Please consult the following guidelines when posting:

  • Please write your posts in well-developed paragraphs. Create a new thread to start a new thread of discussion, but read and respond to your peers’ posts as a potential springboard for your own ideas first when possible. You likely know how to do this given the ubiquity of comment threads on social media, but I encourage you to think consciously and with care about the practice of commenting. Please try to build a conversation, listening and considering others’ thoughts in addition to itching to contribute your own. Just saying you like what someone said or agree or disagree is rarely enough — expand, and add your perspective in your terms. When responding multiple times to your peers’ posts, I will of course not expect each response to be multiple paragraphs, but it’s okay if they are.

  • While we are often trained to be argumentative in academic writing, please try to think of these prompts as opportunities to bring your varied backgrounds to think through the course material rather than to take already-held positions to defend. This is our space to learn together. While my expertise guides me in selecting and contextualizing these readings, I don’t know everything, and I am thinking through these texts again with you. Some of you may be more familiar with reading academic articles from the humanities than others. Some of you who are familiar with critical work in English may still find our course readings challenging, since they speak to different fields with different readers and different traditions. So, please feel free to ask questions of the texts we read (to the group, not only me!), use the terms of one text to interrogate another, and weave in course concepts as the term continues.

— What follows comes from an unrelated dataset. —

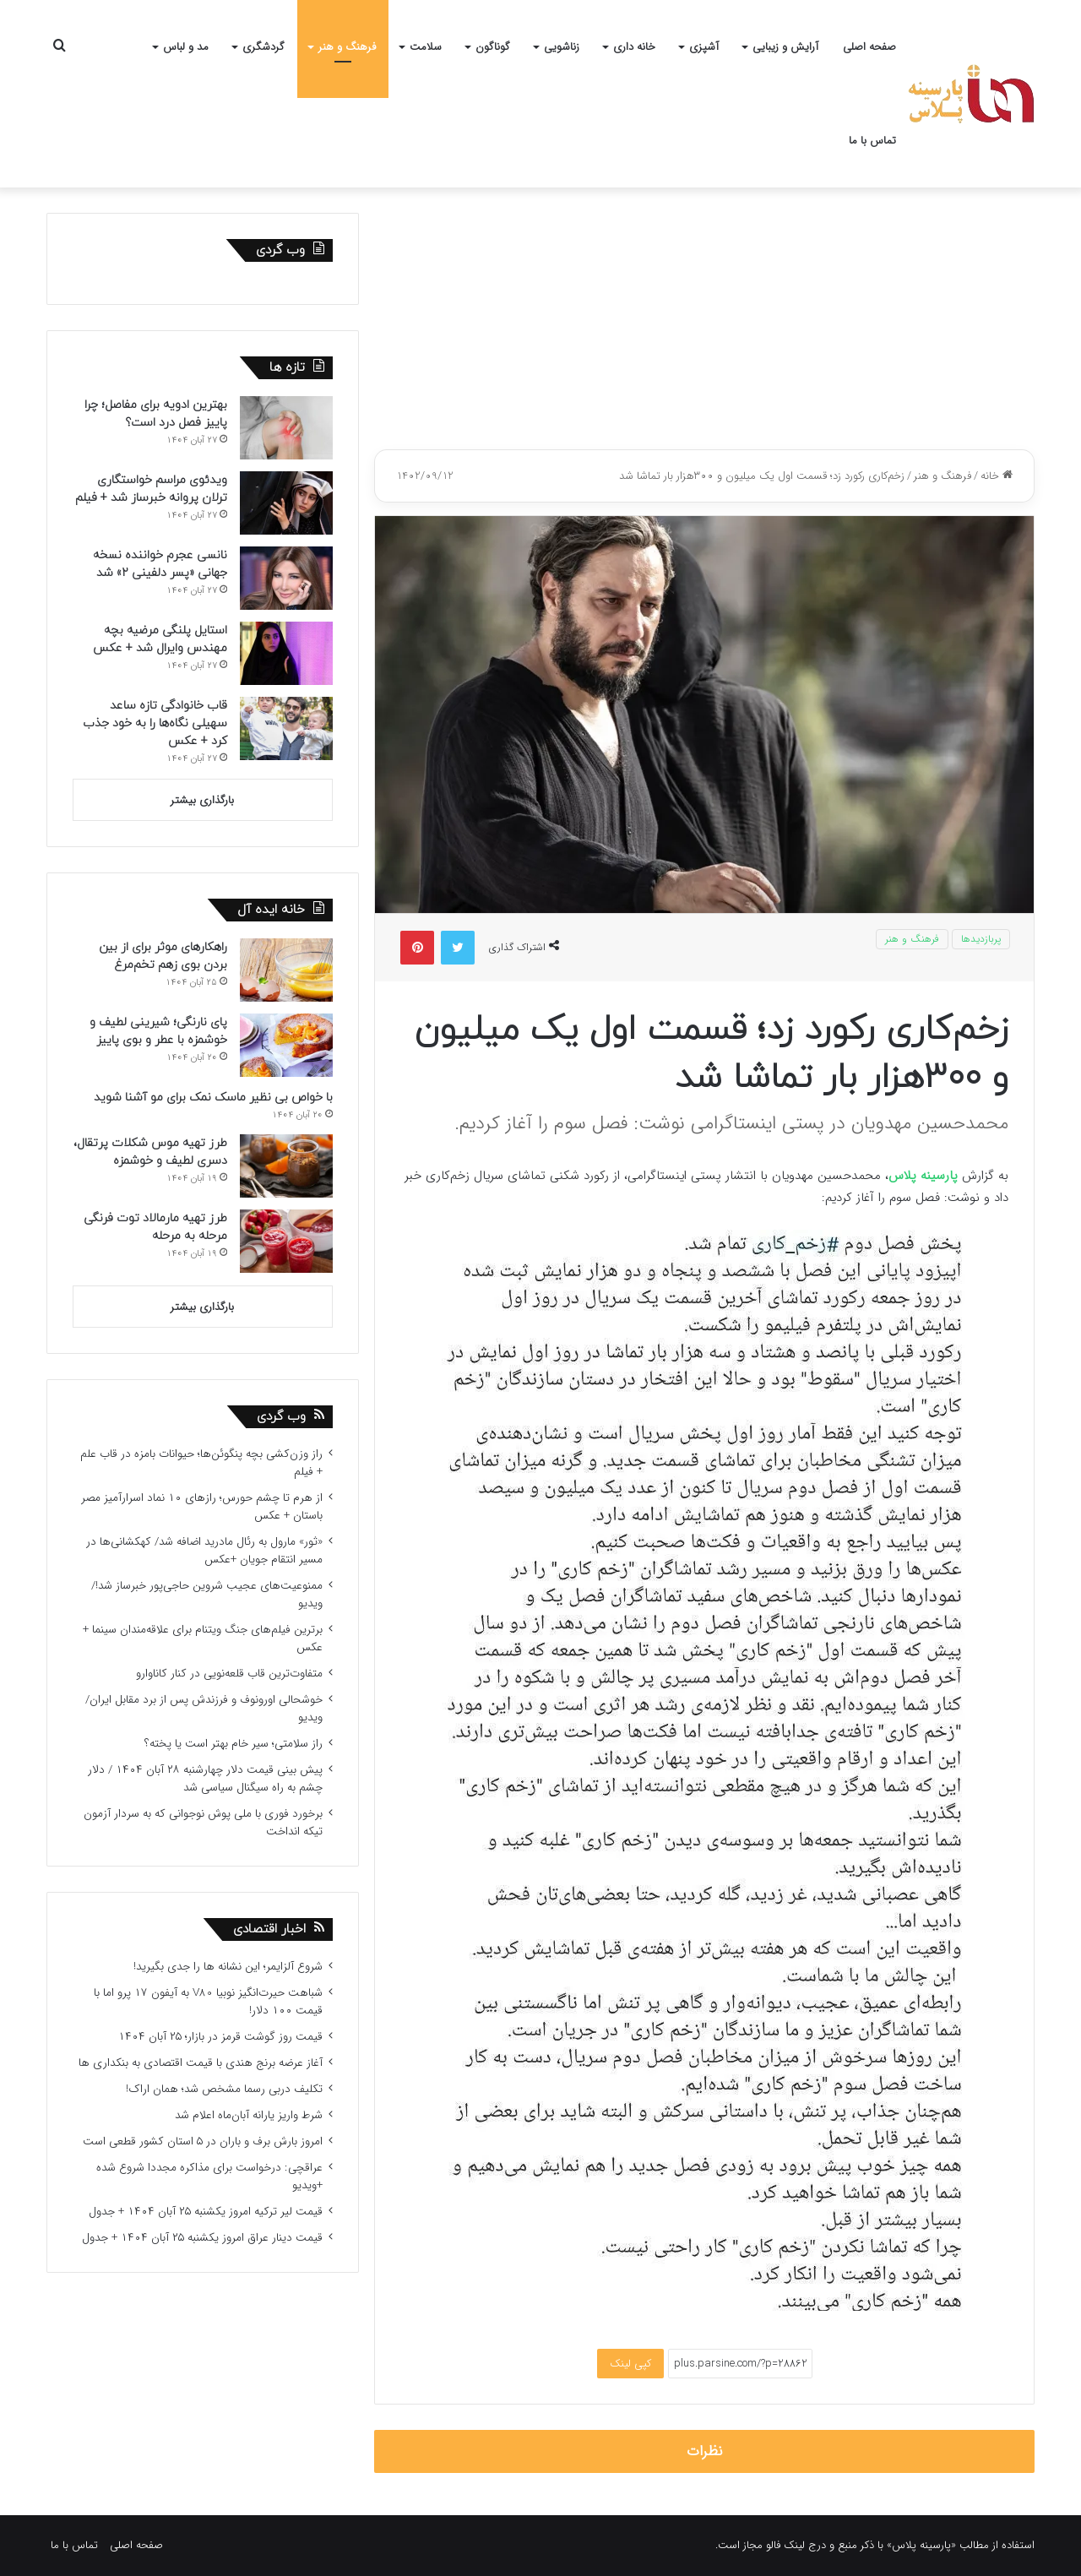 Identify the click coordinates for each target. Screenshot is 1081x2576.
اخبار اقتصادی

  • I want to hear your voice as you think through these texts. My field understands the practice of writing as a means of thinking and learning, not as something you do to communicate after all the thinking is done. I encourage you to be informal in your posts: please feel free to use “I” (which academics do all the time, when it’s appropriate to the genre!) and include personal reactions, as much as you are willing to share. However, also know that personal reactions and initial impressions are the raw beginnings, not the substance, of critical analysis.

  • While they can be informal, these posts must be developed in that they reference specific parts of the readings and/or your peers’ posts. They must address the prompt, and they should demonstrate that you’ve been doing the reading and apply terms and concepts
    you’ve worked to get throughout the semester. Please remember to use appropriate attribution when you do, which might look different in a forum post than in a formal paper. You might use more signal phrases, offering page numbers when applicable. For example:

    • According to Beck,…

    • This reminds me of Jonathan Bradshaw’s concept of “rhetorical exhaustion,” which for him is…

    • Bucher writes/suggests that…(97).

    • When Tim said [in his post yesterday] that…

  • Please remember that you have multiple audiences in these posts: your fellow classmates and me. As I hope becomes clear over the course of the term, we have different backgrounds and standpoints, and I encourage you to draw from those rich experiences. When you do, please define terms that may be unfamiliar to those outside your field. Determining when this is appropriate is a skill to build. On that note, there is a difference between letting an awareness of your audience shape your writing versus writing to give your reader what you assume they want to read, which eclipses your own insights and purpose. You are probably very good at this point in your life at delivering instructors what they seem to want, but I ask that you please avoid that in our course. Your assumptions may be very wrong, and it misses the point of the posts: I want to read what strikes you about the material.

  • Since it bears repeating, please follow the above code of conduct.

(In the spirit of good attribution, I thank Dr. Beth McCoy at SUNY Geneseo for introducing me to discussion forums done well, and also for much of this language.)